** Data for this exercise **
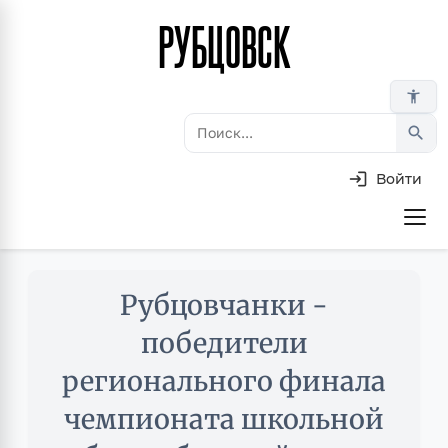
РУБЦОВСК
Перейти
к
основному
accessibility_new
содержанию
search
Войти
Основная
навигация
Skip
Рубцовчанки -
to
main
победители
content
регионального финала
чемпионата школьной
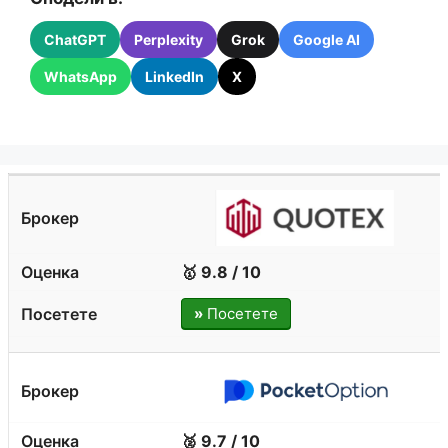
ChatGPT
Perplexity
Grok
Google AI
WhatsApp
LinkedIn
X
🥇 9.8 / 10
»
Посетете
🥈 9.7 / 10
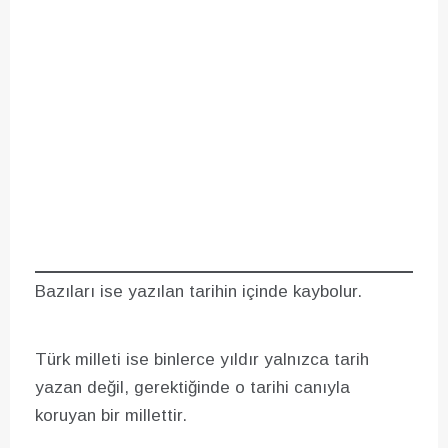
Bazıları ise yazılan tarihin içinde kaybolur.
Türk milleti ise binlerce yıldır yalnızca tarih
yazan değil, gerektiğinde o tarihi canıyla
koruyan bir millettir.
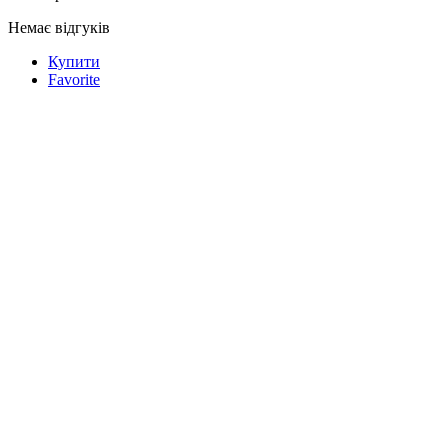
Немає відгуків
Купити
Favorite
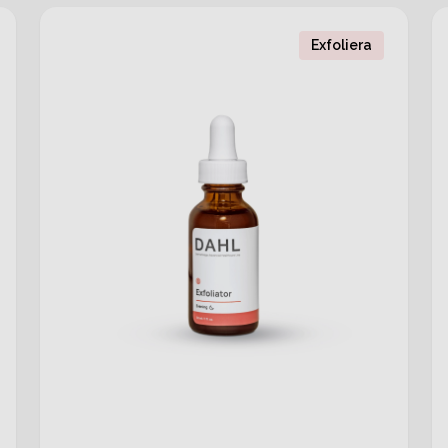
Exfoliera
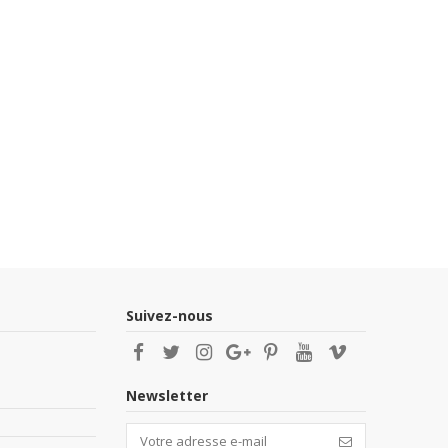
Suivez-nous
Newsletter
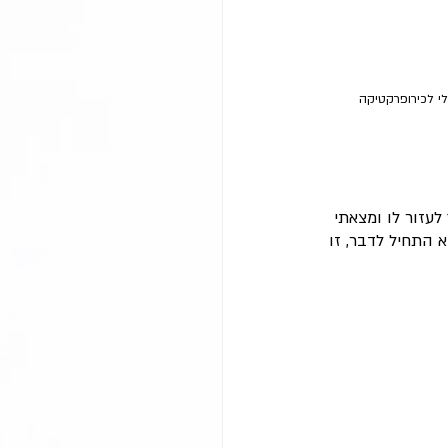
לי לכירופרקטיקה
ות כדי למצוא דרך לעזור לו ומצאתי 
 התחיל לדבר, זו 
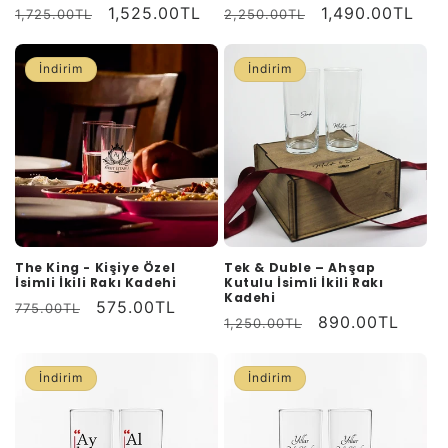
Normal
İndirimli
1,525.00TL
Normal
İndirimli
1,490.00TL
1,725.00TL
2,250.00TL
fiyat
fiyat
fiyat
fiyat
İndirim
İndirim
The King - Kişiye Özel
Tek & Duble – Ahşap
İsimli İkili Rakı Kadehi
Kutulu İsimli İkili Rakı
Kadehi
Normal
İndirimli
575.00TL
775.00TL
Normal
İndirimli
890.00TL
1,250.00TL
fiyat
fiyat
fiyat
fiyat
İndirim
İndirim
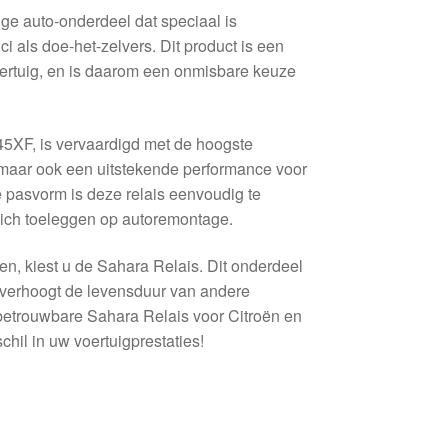
e auto-onderdeel dat speciaal is
 als doe-het-zelvers. Dit product is een
oertuig, en is daarom een onmisbare keuze
5XF, is vervaardigd met de hoogste
 maar ook een uitstekende performance voor
 pasvorm is deze relais eenvoudig te
 zich toeleggen op autoremontage.
en, kiest u de Sahara Relais. Dit onderdeel
n verhoogt de levensduur van andere
etrouwbare Sahara Relais voor Citroën en
hil in uw voertuigprestaties!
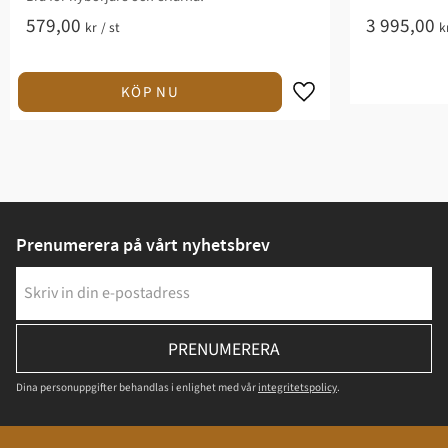
579,00
3 995,00
kr
/
st
k
Prenumerera på vårt nyhetsbrev
PRENUMERERA
Dina personuppgifter behandlas i enlighet med vår
integritetspolicy
.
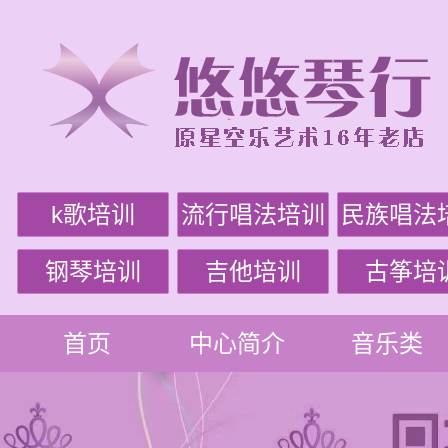
k歌培训
流行唱法培训
民族唱法
钢琴培训
吉他培训
古筝培
首页
中心简介
音乐类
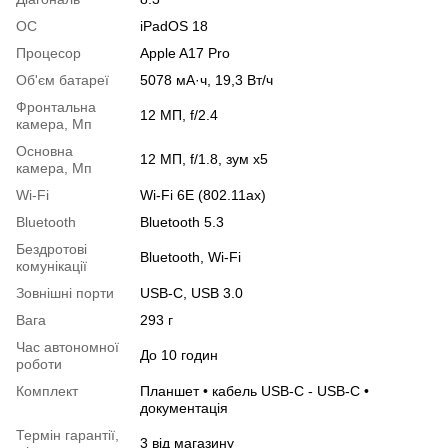
OC
iPadOS 18
Процесор
Apple A17 Pro
Об'єм батареї
5078 мА·ч, 19,3 Вт/ч
Фронтальна
12 МП, f/2.4
камера, Мп
Основна
12 МП, f/1.8, зум x5
камера, Мп
Wi-Fi
Wi‑Fi 6E (802.11ax)
Bluetooth
Bluetooth 5.3
Бездротові
Bluetooth, Wi-Fi
комунікації
Зовнішні порти
USB-C, USB 3.0
Вага
293 г
Час автономної
До 10 годин
роботи
Комплект
Планшет • кабель USB-C - USB-C •
документація
Термін гарантії,
3 від магазину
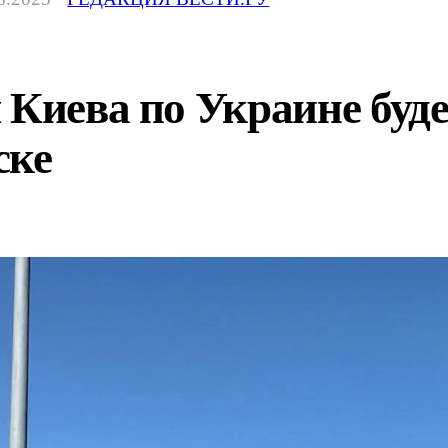
 Киева по Украине буде
ске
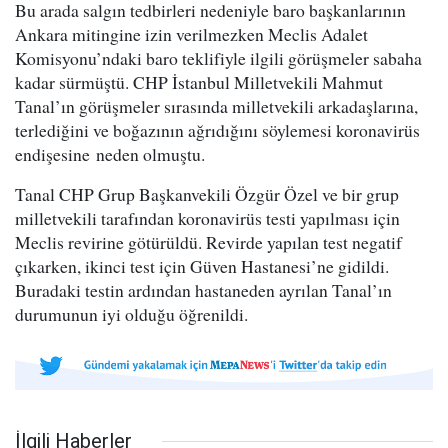
Bu arada salgın tedbirleri nedeniyle baro başkanlarının
Ankara mitingine izin verilmezken Meclis Adalet
Komisyonu’ndaki baro teklifiyle ilgili görüşmeler sabaha
kadar sürmüştü. CHP İstanbul Milletvekili Mahmut
Tanal’ın görüşmeler sırasında milletvekili arkadaşlarına,
terlediğini ve boğazının ağrıdığını söylemesi koronavirüs
endişesine neden olmuştu.
Tanal CHP Grup Başkanvekili Özgür Özel ve bir grup
milletvekili tarafından koronavirüs testi yapılması için
Meclis revirine götürüldü. Revirde yapılan test negatif
çıkarken, ikinci test için Güven Hastanesi’ne gidildi.
Buradaki testin ardından hastaneden ayrılan Tanal’ın
durumunun iyi olduğu öğrenildi.
İlgili Haberler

** Task prompt **
Could you please write out the entries exactly as they are, with every picture left out?

** Task solution **
РУБЦОВСК
Перейти
к
основному
accessibility_new
содержанию
search
Войти
Основная
навигация
Skip
Рубцовчанки -
to
main
победители
content
регионального финала
чемпионата школьной
ChatGPT
Perplexity
Grok
Google AI
WhatsApp
LinkedIn
X
🥇 9.8 / 10
»
Посетете
🥈 9.7 / 10
Bazıları ise yazılan tarihin içinde kaybolur.
Türk milleti ise binlerce yıldır yalnızca tarih
yazan değil, gerektiğinde o tarihi canıyla
koruyan bir millettir.
Немає відгуків
Купити
Favorite
Exfoliera
Suivez-nous
Newsletter
לי לכירופרקטיקה
ות כדי למצוא דרך לעזור לו ומצאתי 
 התחיל לדבר, זו 
Normal
İndirimli
1,525.00TL
Normal
İndirimli
1,490.00TL
1,725.00TL
2,250.00TL
fiyat
fiyat
fiyat
fiyat
İndirim
İndirim
The King - Kişiye Özel
Tek & Duble – Ahşap
İsimli İkili Rakı Kadehi
Kutulu İsimli İkili Rakı
Kadehi
Normal
İndirimli
575.00TL
775.00TL
Normal
İndirimli
890.00TL
1,250.00TL
fiyat
fiyat
fiyat
fiyat
İndirim
İndirim
e auto-onderdeel dat speciaal is
 als doe-het-zelvers. Dit product is een
oertuig, en is daarom een onmisbare keuze
5XF, is vervaardigd met de hoogste
 maar ook een uitstekende performance voor
 pasvorm is deze relais eenvoudig te
 zich toeleggen op autoremontage.
en, kiest u de Sahara Relais. Dit onderdeel
n verhoogt de levensduur van andere
etrouwbare Sahara Relais voor Citroën en
hil in uw voertuigprestaties!
579,00
3 995,00
kr
/
st
k
Prenumerera på vårt nyhetsbrev
PRENUMERERA
Dina personuppgifter behandlas i enlighet med vår
integritetspolicy
.
k歌培训
流行唱法培训
民族唱法
钢琴培训
吉他培训
古筝培
首页
中心简介
音乐类
OC
iPadOS 18
Процесор
Apple A17 Pro
Об'єм батареї
5078 мА·ч, 19,3 Вт/ч
Фронтальна
12 МП, f/2.4
камера, Мп
Основна
12 МП, f/1.8, зум x5
камера, Мп
Wi-Fi
Wi‑Fi 6E (802.11ax)
Bluetooth
Bluetooth 5.3
Бездротові
Bluetooth, Wi-Fi
комунікації
Зовнішні порти
USB-C, USB 3.0
Вага
293 г
Час автономної
До 10 годин
роботи
Комплект
Планшет • кабель USB-C - USB-C •
документація
Термін гарантії,
3 від магазину
 Киева по Украине буде
ске
Bu arada salgın tedbirleri nedeniyle baro başkanlarının
Ankara mitingine izin verilmezken Meclis Adalet
Komisyonu’ndaki baro teklifiyle ilgili görüşmeler sabaha
kadar sürmüştü. CHP İstanbul Milletvekili Mahmut
Tanal’ın görüşmeler sırasında milletvekili arkadaşlarına,
terlediğini ve boğazının ağrıdığını söylemesi koronavirüs
endişesine neden olmuştu.
Tanal CHP Grup Başkanvekili Özgür Özel ve bir grup
milletvekili tarafından koronavirüs testi yapılması için
Meclis revirine götürüldü. Revirde yapılan test negatif
çıkarken, ikinci test için Güven Hastanesi’ne gidildi.
Buradaki testin ardından hastaneden ayrılan Tanal’ın
durumunun iyi olduğu öğrenildi.
İlgili Haberler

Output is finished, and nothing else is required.